Page MenuHomePhorge

Differential drops a diff's first hunk if the file starts with a Byte-order-Mark
Closed, ResolvedPublic

Description

I am creating a Differential revision by manually uploading a diff (which I have created by running hg diff --git …). Everything is encoded in UTF-8, and the diff file starts with the UTF-8 Byte Order Mark (BOM), i.e., the bytes 0x EF BB BF. This results in the first hunk of the diff just being silently ignored by Differential.

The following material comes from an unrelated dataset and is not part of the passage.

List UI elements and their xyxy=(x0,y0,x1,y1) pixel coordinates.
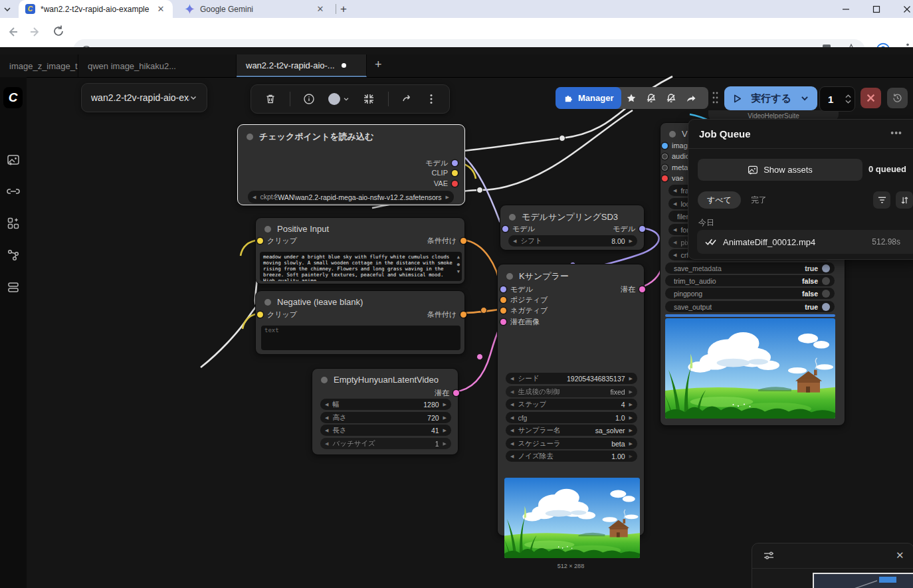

I assume that with a BOM, Differential fails to parse the first line of the file, which is the header for the first hunk, and thus just ignores that first hunk.

Example

Take this very simple diff that just adds two files:

diff --git a/path/to/file1.cs b/path/to/file1.cs
new file mode 100644
--- /dev/null
+++ b/path/to/file1.cs
@@ -0,0 +1,1 @@
+foo1
diff --git a/path/to/file2.cs b/path/to/file2.cs
new file mode 100644
--- /dev/null
+++ b/path/to/file2.cs
@@ -0,0 +1,1 @@
+foo2

Note that even though I copy-pasted this from a file with a BOM, the paste here of course does not carry a BOM. Here is a file that contains exactly this diff, with an UTF-8 BOM:

In a hex editor, this file should start like this (just to make sure that Phorge does not re-encode the uploaded file or strip the BOM):

00000000: efbb bf64 6966 6620 2d2d 6769 7420 612f  ...diff --git a/

If I upload this file to Differential, the resulting Differential diff shows file2.cs being added, but there is no trace of file1.cs.

Event Timeline

avivey renamed this task from Diffusion drops a diff's first hunk if the file starts with a Byte-order-Mark to Differntial drops a diff's first hunk if the file starts with a Byte-order-Mark.Jul 20 2023, 11:39
aklapper renamed this task from Differntial drops a diff's first hunk if the file starts with a Byte-order-Mark to Differential drops a diff's first hunk if the file starts with a Byte-order-Mark.Jan 13 2024, 02:50

Hmm I’ve used mercurial and arcanist/Phab for years at my company and don’t believe we’ve ever run into this. Any idea what’s causing the presence of the BOM? We’ll apply a change to handle the UTF-8 bom but I am curious what may have caused it to show up. Is your hgrc configured in some way for this or maybe an environment variable?